We say goodbye. My next task is to figure out how to make good use of the afternoon. I decide to take my chances with human resources. The woman in HR looks appalled when I try to get the confidential information from her. So, I cruise the
Strip looking for Wolfman again. No luck. My stomach is in knots, so food is unappealing. A nap is out of the question, so I transfer my money from the backpack to the lining of the suitcase. Then bad TV fills up the rest of my waiting time.

Finally, it’s
four thirty and I’m too keyed up to wait a second longer, so I walk to the north tower and ride the elevator to the fifth floor. Josie arrives next. She steps off the elevator, sweating and out of breath as if she has just taken the stairs. Her friend gets there right at four forty-five. She’s petite, birdlike, and looks very nervous.

We all get back on the elevator and Josie’s friend keys us up to the executive floors. We step off at the
twenty-eighth floor and look around. It seems deserted. This makes me even more nervous. Maybe this floor is used only for meetings. It makes it easier to get caught. Josie’s friend has already started off down one long hallway. She obviously wants to let us in and get out of here. We step up our pace and follow her.

She stops in front of 2867, a corner room, and hurriedly slides a card in and out of the slot. A red light beams. She makes a small sound. Like a bird chirping. She slides the card again. It shows green. She chirps again and opens the door. Josie holds the door as her friend turns to us.

“Goodbye and good luck,” she whispers, scurrying back down the hall.

I make sure the heavy hotel door closes softly when Josie and I cross the threshold into the foyer. The main room is huge, with an expanse of windows that overlook the
Strip. We stand there taking in the grandness of the marble floors, luxurious furniture, and ornate artwork.

“Wow,” Josie says, looking up at the high ceiling. “Where do we start?”

“The most obvious place would be the desk over there,” I say, indicating an office area near a full bar off the entrance. “Why don’t we split up?”

“OK. I’ll just take a look through the rest of the suite and see if there’s anything hidden in a less obvious place.” Josie immediately moves away and I study what’s in front of me.

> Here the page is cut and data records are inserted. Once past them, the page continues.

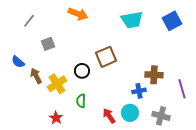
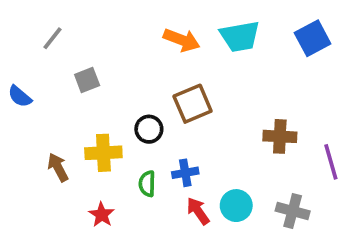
orange arrow: (78, 14) -> (182, 40), moved
blue semicircle: (18, 62) -> (20, 96), moved
brown arrow: (36, 76) -> (58, 167), moved
yellow cross: (57, 84) -> (103, 153), turned 30
blue cross: (139, 91) -> (185, 173), moved

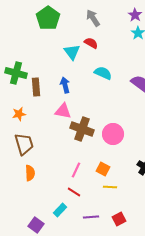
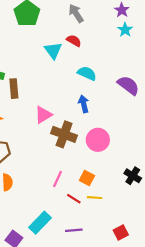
blue arrow: (65, 85) -> (84, 104), moved
pink triangle: (63, 111) -> (43, 115), turned -42
red line: (74, 192) -> (74, 199), moved
cyan rectangle: (60, 210) -> (40, 223), size x1.5
red square: (119, 219) -> (121, 232), moved

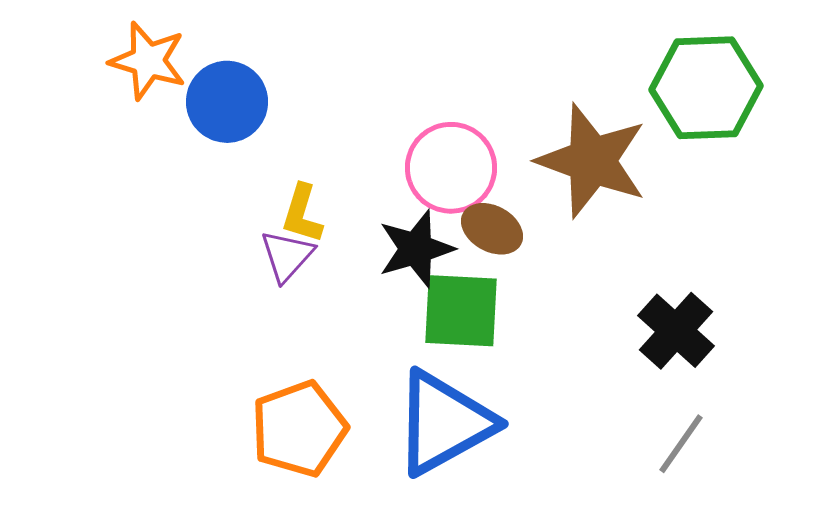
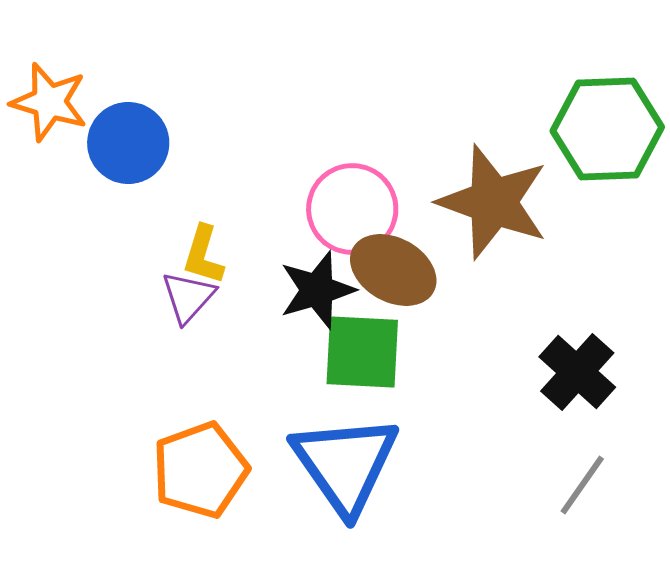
brown ellipse: (492, 229) -> (393, 270), size x1.4
blue triangle: (444, 423) -> (345, 464), turned -36

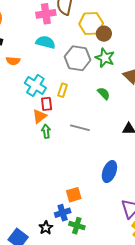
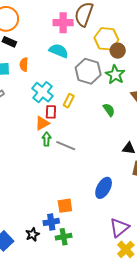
orange semicircle: (13, 61) -> (24, 65), turned 80
gray line: (80, 128) -> (66, 146), moved
green cross: (77, 226) -> (64, 237), turned -35

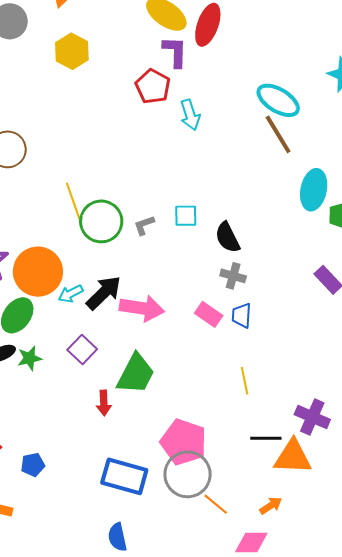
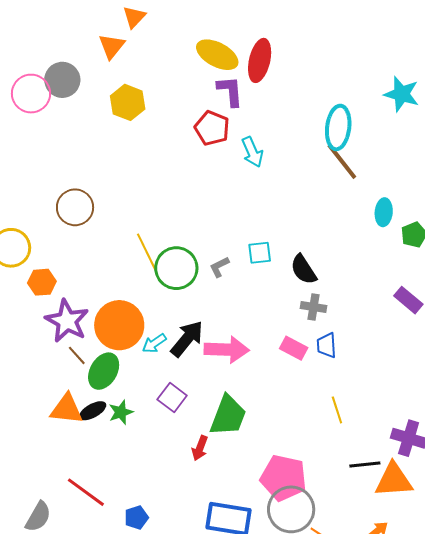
cyan ellipse: (278, 100) -> (338, 127), turned 72
cyan ellipse: (314, 190) -> (384, 212), size x0.7
red arrow: (104, 403) -> (200, 448), turned 30

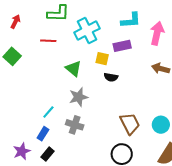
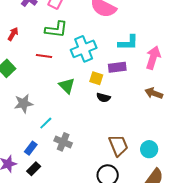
gray star: (79, 97) -> (23, 103), moved
cyan line: (48, 112) -> (46, 123), moved

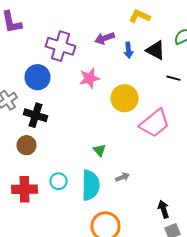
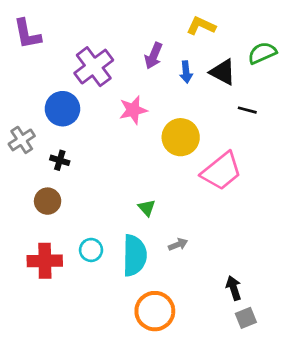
purple arrow: (104, 38) -> (154, 56), turned -48
purple cross: (60, 46) -> (94, 67), turned 36
black cross: (36, 115) -> (60, 160), size x0.6

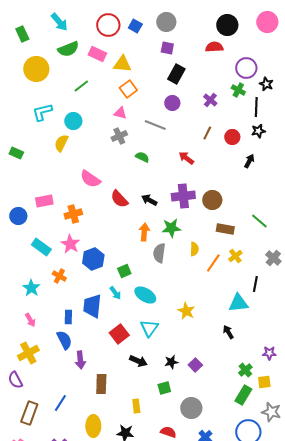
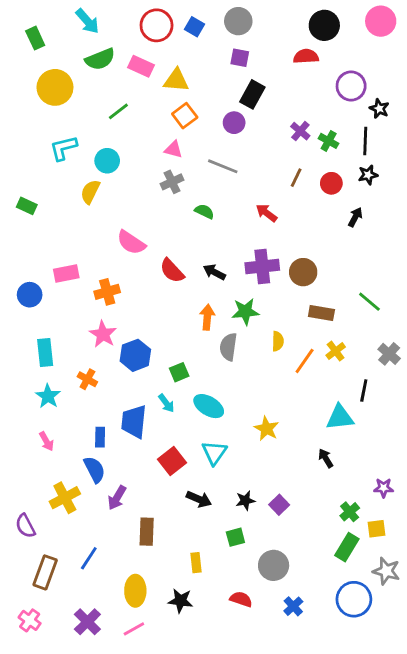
green cross: (238, 90) -> (329, 141), moved
purple circle: (172, 103) -> (234, 123), moved
cyan rectangle: (41, 247) -> (45, 352), moved, turned 48
yellow cross: (28, 353) -> (65, 498), moved
purple arrow: (80, 360) -> (117, 498), turned 36

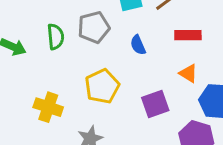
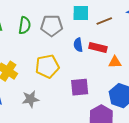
red rectangle: (188, 35) -> (98, 48), moved
orange triangle: (188, 73) -> (115, 62), moved, turned -48

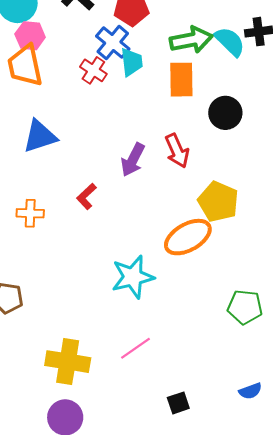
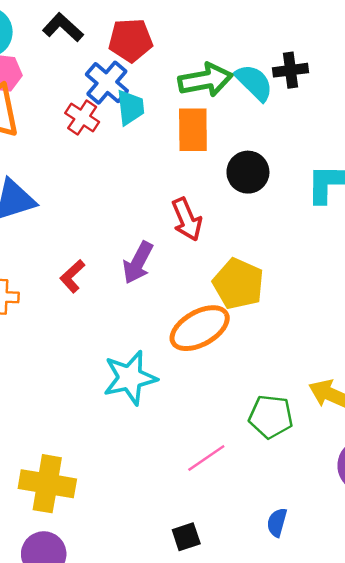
purple arrow: (133, 160) -> (138, 263), moved
pink line: (135, 348) -> (206, 458), moved
blue semicircle: (250, 391) -> (277, 522), turned 125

The office area and bar dominate the main living space of the hotel room. The office looks like it has been set up for a meeting. Rows of chairs are in a rough semi-circle surrounding a massive desk with a matching high-backed chair. The bar is stocked with glasses and alcohol. To search the desk, I’ll have to have my back to the front door. It makes me nervous, but it can’t be helped.

First I check all the drawers to see
whether any are locked. They all slide open easily except for a bottom drawer that looks as if it could hold files. My fingers are unsuccessfully trying to pry it open when a thought occurs to me.

“Does the closet in there have a safe?” I yell to Josie. Her movements in the other room are barely audible to me.

“Just checking now,” she calls, her voice sounding muffled.

Abandoning the locked drawer for the moment, I’m about to open another one when I hear voices in the corridor outside the suite.